▶ **WHAT TO PRODUCE**
Every entry must be set down exactly in the answer; no pictures should appear.

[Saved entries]
┌──

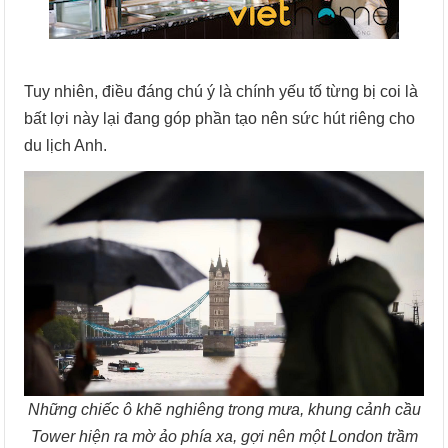
Tuy nhiên, điều đáng chú ý là chính yếu tố từng bị coi là
bất lợi này lại đang góp phần tạo nên sức hút riêng cho
du lịch Anh.
Những chiếc ô khẽ nghiêng trong mưa, khung cảnh cầu
Tower hiện ra mờ ảo phía xa, gợi nên một London trầm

└──

▶ **ANSWER SPACE**
Tuy nhiên, điều đáng chú ý là chính yếu tố từng bị coi là
bất lợi này lại đang góp phần tạo nên sức hút riêng cho
du lịch Anh.
Những chiếc ô khẽ nghiêng trong mưa, khung cảnh cầu
Tower hiện ra mờ ảo phía xa, gợi nên một London trầm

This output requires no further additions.